» What is required:
In this exercise, the entries below include pictures. Repeat exactly the lines from the line with "yet there is" to the line with "family used to", including both, but without the pictures.

» Input data:

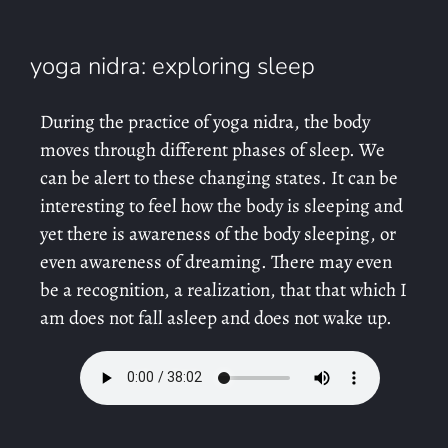
yoga nidra: exploring sleep
During the practice of yoga nidra, the body
moves through different phases of sleep. We
can be alert to these changing states. It can be
interesting to feel how the body is sleeping and
yet there is awareness of the body sleeping, or
even awareness of dreaming. There may even
be a recognition, a realization, that that which I
am does not fall asleep and does not wake up.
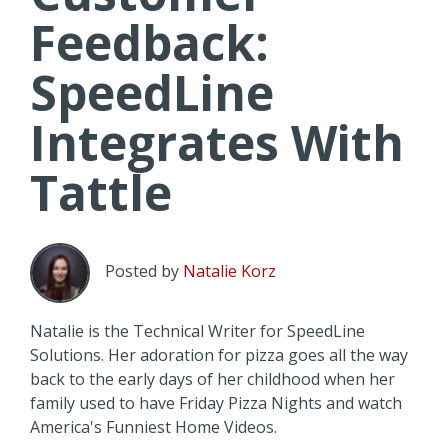
Feedback:
SpeedLine
Integrates With
Tattle
Posted by
Natalie Korz
Natalie is the Technical Writer for SpeedLine
Solutions. Her adoration for pizza goes all the way
back to the early days of her childhood when her
family used to have Friday Pizza Nights and watch
America's Funniest Home Videos.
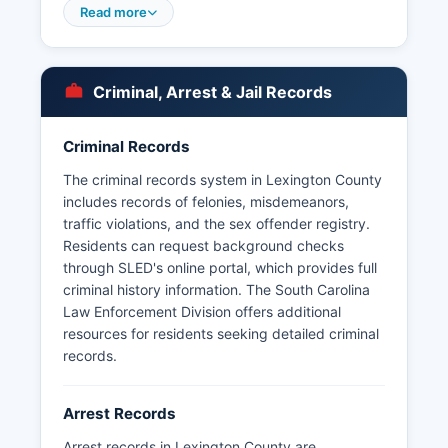
fire services; Irmo Police Department covers
Read more
Irmo; and smaller departments serve Chapin,
Batesburg-Leesville, Pelion, and South
Congaree. Arrest records in Lexington County
Criminal, Arrest & Jail Records
are considered public information under the
South Carolina Freedom of Information Act (SC
Code § 30-4-10 et seq.). Some third-party
Criminal Records
websites aggregate booking information, but the
The criminal records system in Lexington County
official source is the sheriff's department.
includes records of felonies, misdemeanors,
The South Carolina Law Enforcement Division
traffic violations, and the sex offender registry.
(SLED) also maintains statewide criminal history
Residents can request background checks
information accessible through authorized
through SLED's online portal, which provides full
channels.
criminal history information. The South Carolina
Law Enforcement Division offers additional
resources for residents seeking detailed criminal
records.
Arrest Records
Arrest records in Lexington County are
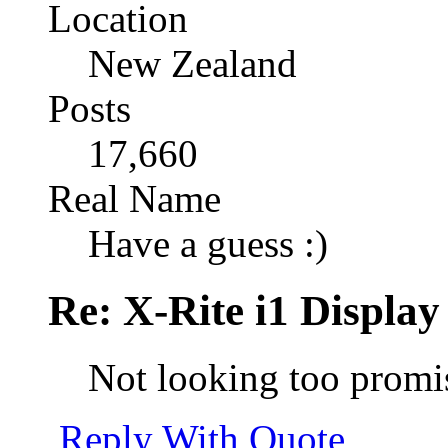
Location
New Zealand
Posts
17,660
Real Name
Have a guess :)
Re: X-Rite i1 Display
Not looking too prom
Reply With Quote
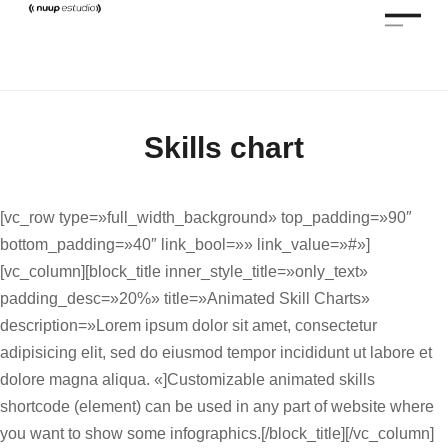
Skills chart
[vc_row type=»full_width_background» top_padding=»90″
bottom_padding=»40″ link_bool=»» link_value=»#»]
[vc_column][block_title inner_style_title=»only_text»
padding_desc=»20%» title=»Animated Skill Charts»
description=»Lorem ipsum dolor sit amet, consectetur
adipisicing elit, sed do eiusmod tempor incididunt ut labore et
dolore magna aliqua. «]Customizable animated skills
shortcode (element) can be used in any part of website where
you want to show some infographics.[/block_title][/vc_column]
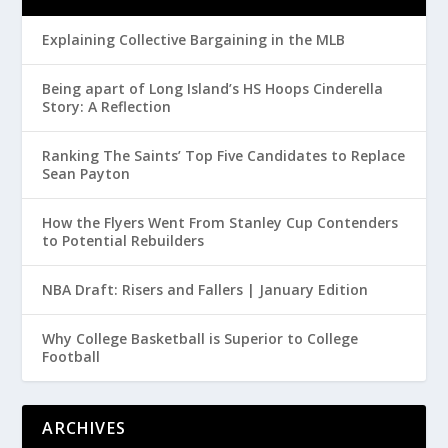
Explaining Collective Bargaining in the MLB
Being apart of Long Island’s HS Hoops Cinderella
Story: A Reflection
Ranking The Saints’ Top Five Candidates to Replace
Sean Payton
How the Flyers Went From Stanley Cup Contenders
to Potential Rebuilders
NBA Draft: Risers and Fallers | January Edition
Why College Basketball is Superior to College
Football
ARCHIVES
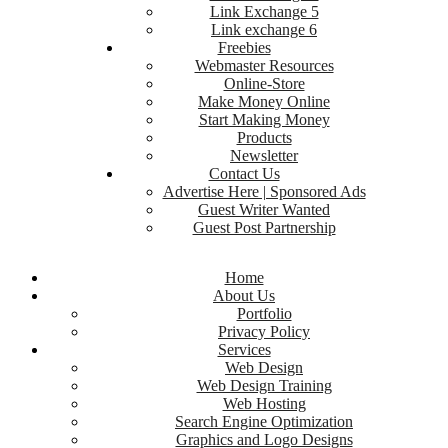
Link Exchange 5
Link exchange 6
Freebies
Webmaster Resources
Online-Store
Make Money Online
Start Making Money
Products
Newsletter
Contact Us
Advertise Here | Sponsored Ads
Guest Writer Wanted
Guest Post Partnership
Home
About Us
Portfolio
Privacy Policy
Services
Web Design
Web Design Training
Web Hosting
Search Engine Optimization
Graphics and Logo Designs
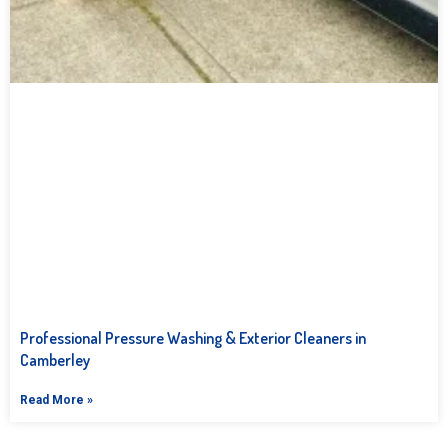
Professional Pressure Washing & Exterior Cleaners in
Camberley
Read More »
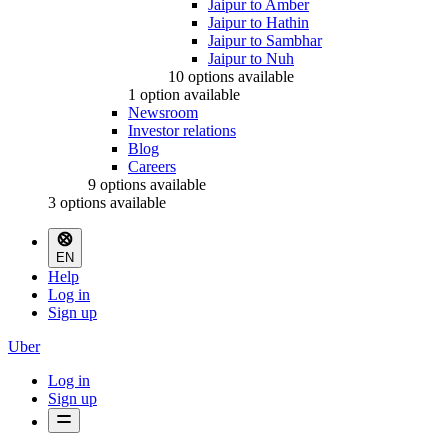
Jaipur to Amber
Jaipur to Hathin
Jaipur to Sambhar
Jaipur to Nuh
10 options available
1 option available
Newsroom
Investor relations
Blog
Careers
9 options available
3 options available
EN
Help
Log in
Sign up
Uber
Log in
Sign up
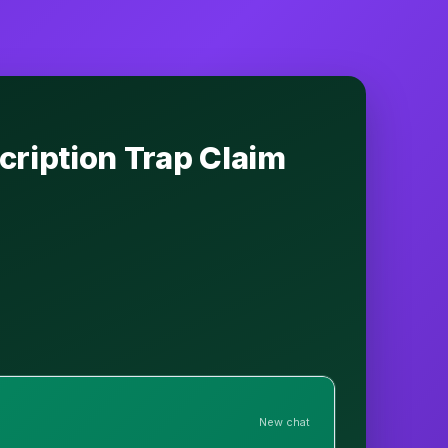
cription Trap Claim
New chat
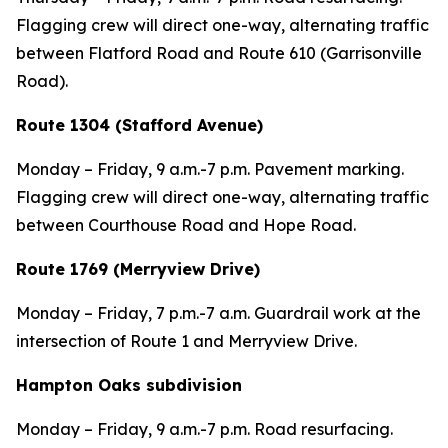
Flagging crew will direct one-way, alternating traffic
between Flatford Road and Route 610 (Garrisonville
Road).
Route 1304 (Stafford Avenue)
Monday – Friday, 9 a.m.-7 p.m. Pavement marking.
Flagging crew will direct one-way, alternating traffic
between Courthouse Road and Hope Road.
Route 1769 (Merryview Drive)
Monday – Friday, 7 p.m.-7 a.m. Guardrail work at the
intersection of Route 1 and Merryview Drive.
Hampton Oaks subdivision
Monday – Friday, 9 a.m.-7 p.m. Road resurfacing.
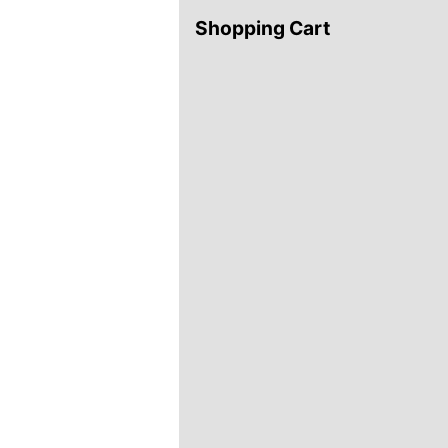
Shopping Cart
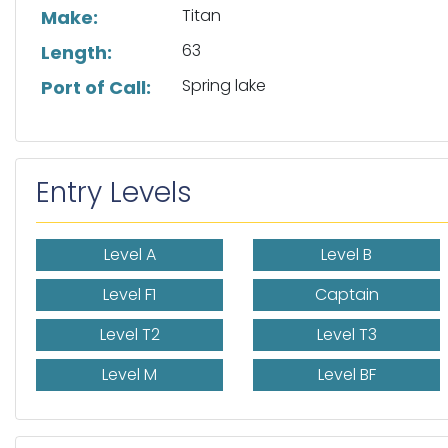
Titan
Make:
63
Length:
Spring lake
Port of Call:
Entry Levels
Level A
Level B
Level F1
Captain
Level T2
Level T3
Level M
Level BF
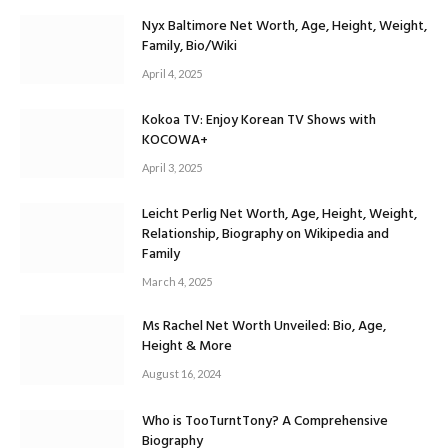
Nyx Baltimore Net Worth, Age, Height, Weight,
Family, Bio/Wiki
April 4, 2025
Kokoa TV: Enjoy Korean TV Shows with
KOCOWA+
April 3, 2025
Leicht Perlig Net Worth, Age, Height, Weight,
Relationship, Biography on Wikipedia and
Family
March 4, 2025
Ms Rachel Net Worth Unveiled: Bio, Age,
Height & More
August 16, 2024
Who is TooTurntTony? A Comprehensive
Biography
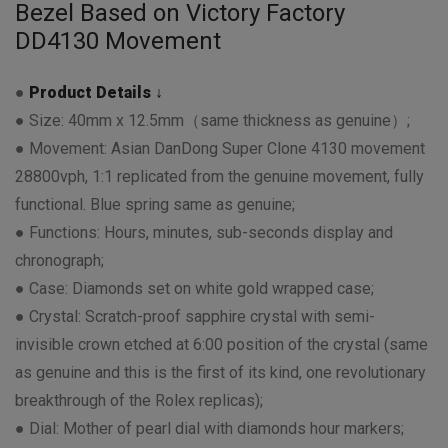
Bezel Based on Victory Factory
DD4130 Movement
●
Product Details ↓
● Size: 40mm x 12.5mm（same thickness as genuine）;
● Movement: Asian DanDong Super Clone 4130 movement
28800vph, 1:1 replicated from the genuine movement, fully
functional. Blue spring same as genuine;
● Functions: Hours, minutes, sub-seconds display and
chronograph;
● Case: Diamonds set on white gold wrapped case;
● Crystal: Scratch-proof sapphire crystal with semi-
invisible crown etched at 6:00 position of the crystal (same
as genuine and this is the first of its kind, one revolutionary
breakthrough of the Rolex replicas);
● Dial: Mother of pearl dial with diamonds hour markers;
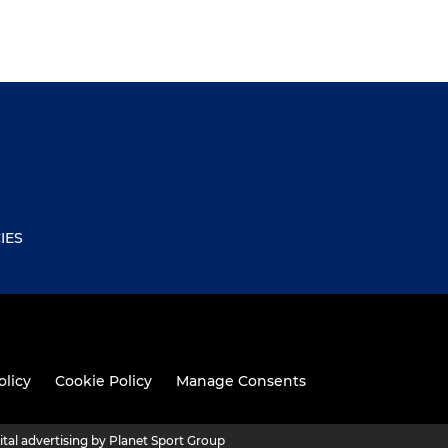
IES
olicy
Cookie Policy
Manage Consents
ital advertising by Planet Sport Group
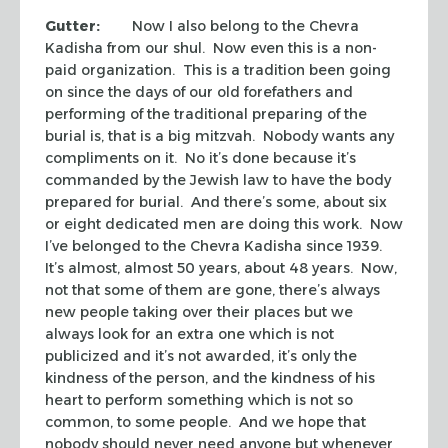
Gutter:
Now I also belong to the
Chevra
Kadisha
from our
shul
. Now even this is a non-
paid organization. This is a tradition been going
on since the days of our old forefathers and
performing of the traditional preparing of the
burial is, that is a big
mitzvah
. Nobody wants any
compliments on it. No it’s done because it’s
commanded by the Jewish law to have the body
prepared for burial. And there’s some, about six
or eight dedicated men are doing this work. Now
I’ve belonged to the
Chevra Kadisha
since 1939.
It’s almost, almost 50 years, about 48 years. Now,
not that some of them are gone, there’s always
new people taking over their places but we
always look for an extra one which is not
publicized and it’s not awarded, it’s only the
kindness of the person, and the kindness of his
heart to perform something which is not so
common, to some people. And we hope that
nobody should never need anyone but whenever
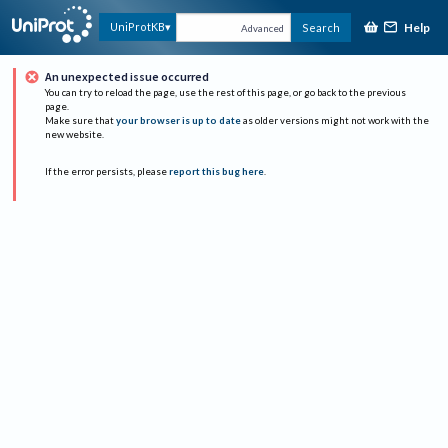
Help
UniProtKB
Search
Advanced
An unexpected issue occurred
You can try to reload the page, use the rest of this page, or go back to the previous
page.
Make sure that
your browser is up to date
as older versions might not work with the
new website.
If the error persists, please
report this bug here
.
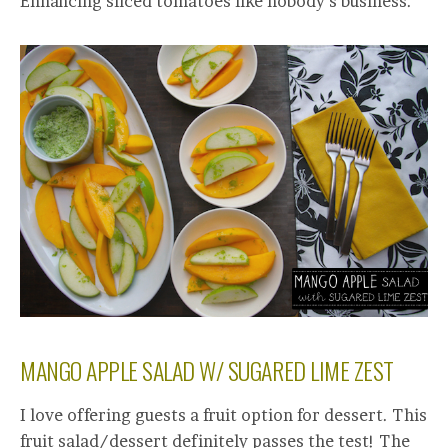
Enhancing sliced tomatoes like nobody’s business.
MANGO APPLE SALAD W/ SUGARED LIME ZEST
I love offering guests a fruit option for dessert. This
fruit salad/dessert definitely passes the test! The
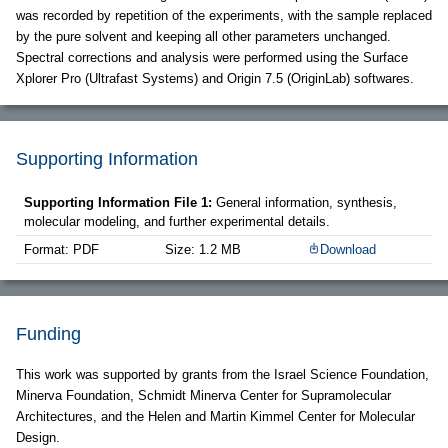
was recorded by repetition of the experiments, with the sample replaced
by the pure solvent and keeping all other parameters unchanged.
Spectral corrections and analysis were performed using the Surface
Xplorer Pro (Ultrafast Systems) and Origin 7.5 (OriginLab) softwares.
Supporting Information
Supporting Information File 1:
General information, synthesis,
molecular modeling, and further experimental details.
Format: PDF
Size: 1.2 MB
Download
Funding
This work was supported by grants from the Israel Science Foundation,
Minerva Foundation, Schmidt Minerva Center for Supramolecular
Architectures, and the Helen and Martin Kimmel Center for Molecular
Design.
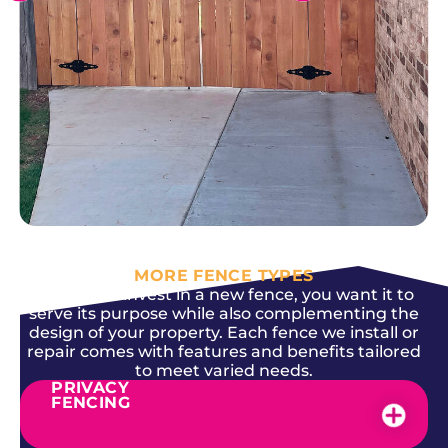
SEE MORE
MORE FENCE TYPES
When you invest in a new fence, you want it to
serve its purpose while also complementing the
design of your property. Each fence we install or
repair comes with features and benefits tailored
to meet varied needs.
PRIVACY
FENCING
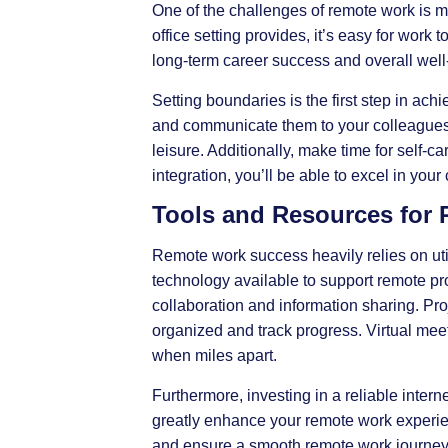
One of the challenges of remote work is ma
office setting provides, it’s easy for work 
long-term career success and overall well
Setting boundaries is the first step in ach
and communicate them to your colleagues 
leisure. Additionally, make time for self-ca
integration, you’ll be able to excel in your 
Tools and Resources for
Remote work success heavily relies on util
technology available to support remote p
collaboration and information sharing. P
organized and track progress. Virtual meet
when miles apart.
Furthermore, investing in a reliable inte
greatly enhance your remote work experien
and ensure a smooth remote work journey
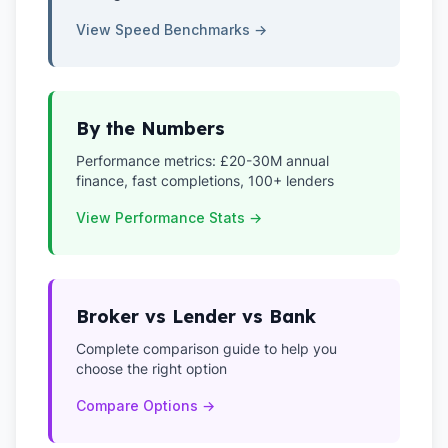
View Speed Benchmarks →
By the Numbers
Performance metrics: £20-30M annual
finance, fast completions, 100+ lenders
View Performance Stats →
Broker vs Lender vs Bank
Complete comparison guide to help you
choose the right option
Compare Options →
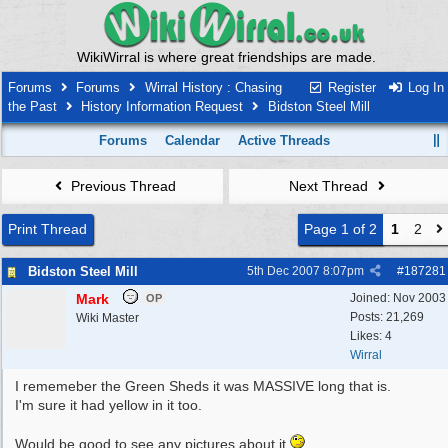
WikiWirral is where great friendships are made.
Forums
Forums
Wirral History : Chasing
Register
Log In
the Past
History Information Request
Bidston Steel Mill
Forums
Calendar
Active Threads
Previous Thread
Next Thread
Print Thread
Page 1 of 2
1
2
Bidston Steel Mill
5th Dec 2007
8:07pm
#
187281
Mark
Joined:
Nov 2003
OP
Posts: 21,269
Wiki Master
Likes: 4
Wirral
I rememeber the Green Sheds it was MASSIVE long that is.
I'm sure it had yellow in it too.
Would be good to see any pictures about it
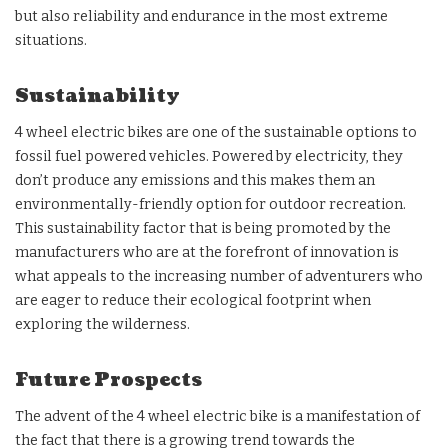
but also reliability and endurance in the most extreme
situations.
Sustainability
4 wheel electric bikes are one of the sustainable options to
fossil fuel powered vehicles. Powered by electricity, they
don’t produce any emissions and this makes them an
environmentally-friendly option for outdoor recreation.
This sustainability factor that is being promoted by the
manufacturers who are at the forefront of innovation is
what appeals to the increasing number of adventurers who
are eager to reduce their ecological footprint when
exploring the wilderness.
Future Prospects
The advent of the 4 wheel electric bike is a manifestation of
the fact that there is a growing trend towards the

» Solution to this task:
yet there is awareness of the body sleeping, or
even awareness of dreaming. There may even
be a recognition, a realization, that that which I
am does not fall asleep and does not wake up.
Feedback:
SpeedLine
Integrates With
Tattle
Posted by
Natalie Korz
Natalie is the Technical Writer for SpeedLine
Solutions. Her adoration for pizza goes all the way
back to the early days of her childhood when her
family used to have Friday Pizza Nights and watch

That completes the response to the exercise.